Le Maroc doit être en mesure de démontrer que le conflit du Sahara est d’abord un différend algéro-marocain, que la volonté d’Alger demeure de s’ouvrir une porte sur l’Atlantique tout en l’isolant de ses arrières sahélo-sahariennes. Quoiqu’elle fasse, quoiqu’elle dise, c’est à cela qu’elle veut parvenir, in fine.
Aussi, faudra-t-il en finir avec la thèse d’Alger-partie-intéressée-mais-pas-concernée.
L’Algérie est, sans aucun conteste possible, une partie centrale du conflit autour du Sahara dit occidental. Elle en est même la principale instigatrice, l’agent majeur de sa survie depuis bientôt 40 années et voudrait, surtout, en être l’ultime bénéficiaire.
Tout cela doit être dit et répété partout par les Marocains qui doivent aussi démonter qu’il existe une solution globale pour l’espace maghrébin dans son ensemble. Celle de l’avenir, c’est-à-dire celle de la construction d’un Grand Maghreb, démocratique, composé d’Etats de droit, sans frontières, mettant toutes ses réserves humaines, naturelles et financières au service de ses populations.

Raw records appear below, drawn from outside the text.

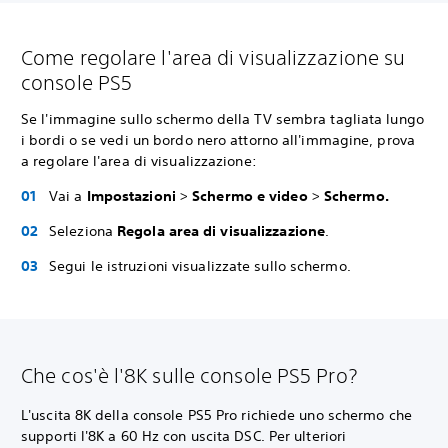
Come regolare l'area di visualizzazione su
console PS5
Se l'immagine sullo schermo della TV sembra tagliata lungo
i bordi o se vedi un bordo nero attorno all'immagine, prova
a regolare l'area di visualizzazione:
Vai a
Impostazioni
>
Schermo e video
>
Schermo.
Seleziona
Regola area di visualizzazione
.
Segui le istruzioni visualizzate sullo schermo.
Che cos'è l'8K sulle console PS5 Pro?
L'uscita 8K della console PS5 Pro richiede uno schermo che
supporti l'8K a 60 Hz con uscita DSC. Per ulteriori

Et non pas en les mobilisant pour une guerre qui n’aurait jamais lieu, mais qui, en étant présente dans tous les esprits, hypothèque notre avenir à tous, limite notre capacité à aider nos voisins du sud et nous empêche de collaborer, dans une situation d’équilibre, avec l’Europe en vue de l’institution d’un espace euro-méditerranéen de paix, de stabilité et de prospérité partagée.